Daaruit volgt dat uitsluitend artikel 20duodecies, tweede lid, van de wet van 21 december 1990 wordt beoogd door de prejudiciële vraag. Het Hof beperkt dus zijn onderzoek tot die bepaling.
Ten gronde B.3.1. Artikel 182 van de Grondwet bepaalt : « De wet bepaalt op welke wijze het leger wordt aangeworven. Zij regelt eveneens de bevordering, de rechten en de verplichtingen van de militairen ».
Door aan de wetgevende macht de voormelde bevoegdheden toe te kennen, heeft de Grondwetgever willen vermijden dat alleen de uitvoerende macht de krijgsmacht regelt.

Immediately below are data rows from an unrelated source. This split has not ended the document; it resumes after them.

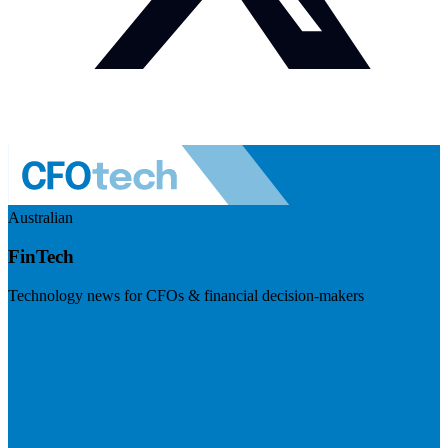
Australian
FinTech
Technology news for CFOs & financial decision-makers
Visit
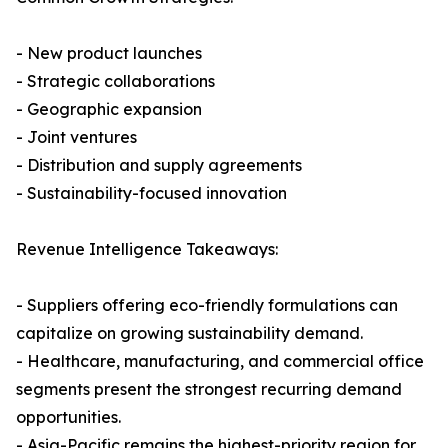
- New product launches
- Strategic collaborations
- Geographic expansion
- Joint ventures
- Distribution and supply agreements
- Sustainability-focused innovation
Revenue Intelligence Takeaways:
- Suppliers offering eco-friendly formulations can
capitalize on growing sustainability demand.
- Healthcare, manufacturing, and commercial office
segments present the strongest recurring demand
opportunities.
- Asia-Pacific remains the highest-priority region for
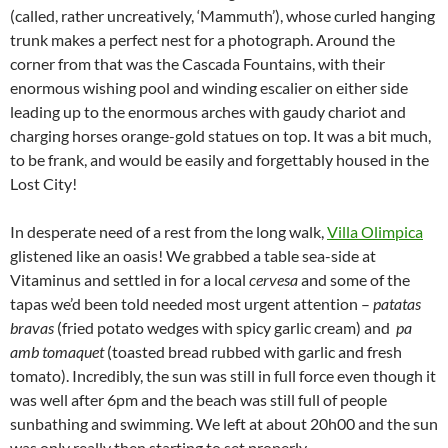
(called, rather uncreatively, ‘Mammuth’), whose curled hanging
trunk makes a perfect nest for a photograph. Around the
corner from that was the Cascada Fountains, with their
enormous wishing pool and winding escalier on either side
leading up to the enormous arches with gaudy chariot and
charging horses orange-gold statues on top. It was a bit much,
to be frank, and would be easily and forgettably housed in the
Lost City!
In desperate need of a rest from the long walk,
Villa Olimpica
glistened like an oasis! We grabbed a table sea-side at
Vitaminus and settled in for a local
cervesa
and some of the
tapas we’d been told needed most urgent attention –
patatas
bravas
(fried potato wedges with spicy garlic cream) and
pa
amb tomaquet
(toasted bread rubbed with garlic and fresh
tomato). Incredibly, the sun was still in full force even though it
was well after 6pm and the beach was still full of people
sunbathing and swimming. We left at about 20h00 and the sun
was only really then starting to set properly.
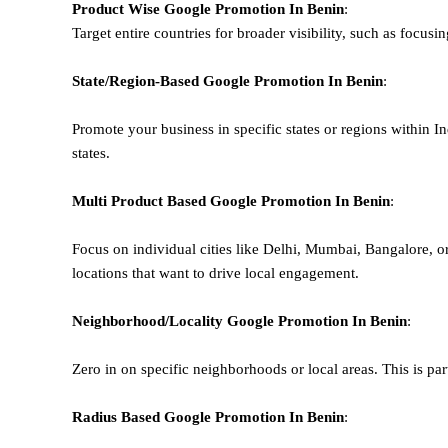
Product Wise Google Promotion
In Benin
:
Target entire countries for broader visibility, such as focusi
State/Region-Based
Google
Promotion
In Benin
:
Promote your business in specific states or regions within In
states.
Multi Product Based
Google
Promotion
In Benin
:
Focus on individual cities like Delhi, Mumbai, Bangalore, 
locations that want to drive local engagement.
Neighborhood/Locality
Google
Promotion
In Benin
:
Zero in on specific neighborhoods or local areas. This is parti
Radius Based
Google
Promotion
In Benin
:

Artikel 182 van de Grondwet waarborgt aldus aan elke militair dat hij niet aan verplichtingen kan worden onderworpen zonder dat daartoe is beslist door een democratisch verkozen beraadslagende vergadering.
B.3.2. Hoewel artikel 182 van de Grondwet aan de federale wetgever de regelgevende bevoegdheid voorbehoudt, sluit het echter niet uit dat de wetgever aan de Koning een beperkte uitvoeringsbevoegdheid toekent.
Een delegatie aan de Koning is niet strijdig met het legaliteitsbeginsel, voor zover de machtiging voldoende nauwkeurig is omschreven en betrekking heeft op de tenuitvoerlegging van maatregelen waarvan de essentiële elementen voorafgaandelijk door de wetgever zijn vastgesteld.
Bijgevolg dient te worden onderzocht of de bij artikel 20duodecies, tweede lid, van de wet van 21 december 1990 aan de Koning verleende machtiging binnen de aldus vastgestelde perken blijft.
B.3.3. Volgens de parlementaire voorbereiding heeft de in het geding zijnde bepaling tot doel « de wettelijke grondslag voor de evaluatie van kandidaten te versterken », grondslag die « door het Arbitragehof als ontoereikend [werd] bestempeld in zijn arrest nr. 153/2004 [lees : 135/2004] van 22 juli 2004 » (Parl. St., Kamer, 2004-2005, DOC 51-1845/016, p. 3).
Uit dezelfde parlementaire voorbereiding blijkt verder nog het volgende : « Aangezien de thans aan de Koning verleende machtiging als te vaag wordt beschouwd, werden de essentiële aspecten van de evaluatie bij wet vastgelegd met toepassing van artikel 182 van de Grondwet. Daarin worden onder meer de geëvalueerde eigenschappen opgesomd, met name professionele, karakteriële, fysieke, medische en morele hoedanigheden; voorts het ogenblik en de wijze waarop de evaluatie plaatsvindt, het optreden van de deliberatie-, evaluatie- en beroepscommissies enzovoort » (ibid. ).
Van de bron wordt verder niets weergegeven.